With the introduction of asynchronous inference, HAQM SageMaker provides three options to deploy trained machine learning models for generating inferences on new data. Real-time inference is suitable for workloads where payload sizes are up to 6MB and need to be processed with low latency requirements in the order of milliseconds or seconds. Batch transform is ideal for offline predictions on large batches of data that is available upfront. The new asynchronous inference option is ideal for workloads where the request sizes are large (up to 1GB) and inference processing times are in the order of minutes (up to 15 minutes). Example workloads for asynchronous inference include running predictions on high resolution images generated from a mobile device at different intervals during the day and providing responses within minutes of receiving the request. For use cases that can tolerate a cold start penalty of a few minutes, you can optionally scale down the endpoint instance count to zero when there are no outstanding requests and scale back up as new requests arrive so that you only pay for the duration that the endpoints are actively processing requests.

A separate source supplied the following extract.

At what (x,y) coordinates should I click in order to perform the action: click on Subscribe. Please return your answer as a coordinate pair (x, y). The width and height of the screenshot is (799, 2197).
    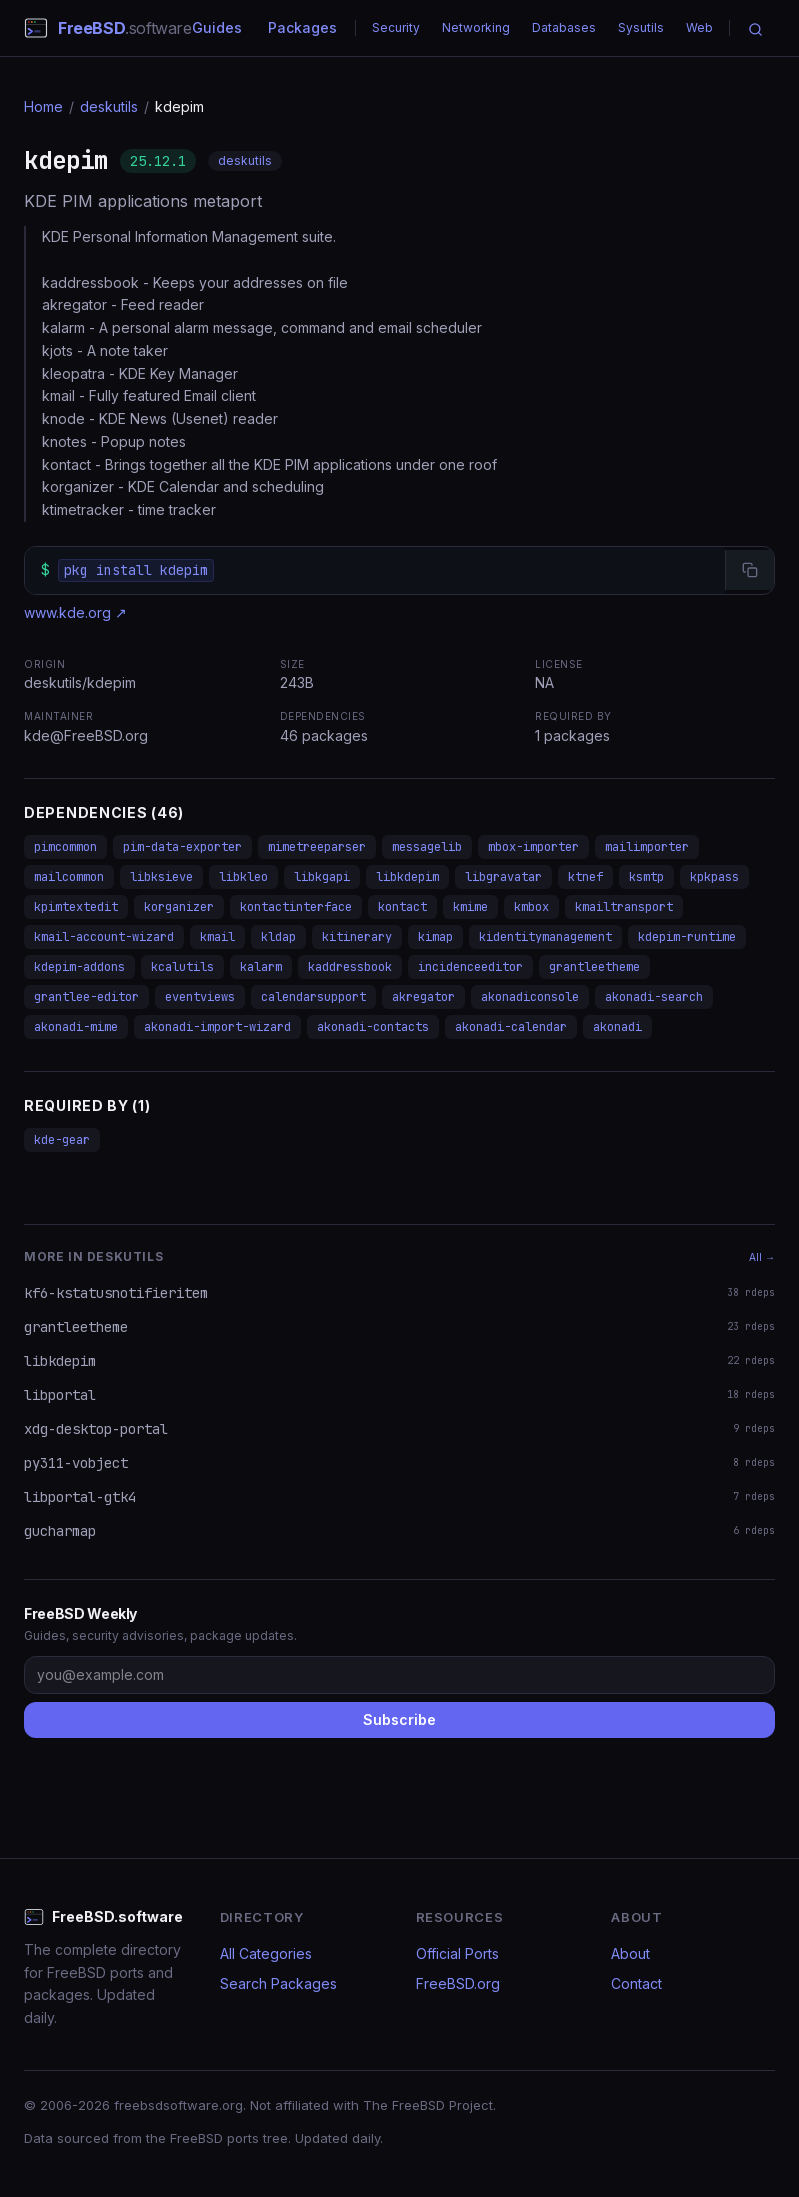
    Looking at the image, I should click on (399, 1719).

Creating an asynchronous inference endpoint is similar to creating a real-time endpoint. You can use your existing HAQM SageMaker Models and only need to specify additional asynchronous inference specific configuration parameters while creating your endpoint configuration. To invoke the endpoint, you need to place the request payload in HAQM S3 and provide a pointer to the payload as a part of the invocation request. Upon invocation, HAQM SageMaker enqueues the request for processing and returns an output location as a response. Upon processing, HAQM SageMaker places the inference response in the previously returned HAQM S3 location. You can optionally choose to receive success or error notifications via Simple Notification Service (SNS).
For a detailed description of how to create, invoke, and monitor asynchronous inference endpoints, please read our documentation, which also contains a sample notebook to help you get started. For pricing information, please visit the HAQM SageMaker pricing page. HAQM SageMaker Asynchronous Inference is generally available in all commercial AWS Regions where HAQM SageMaker is available except Asia Pacific (Osaka), Europe (Milan), and Africa (Cape Town).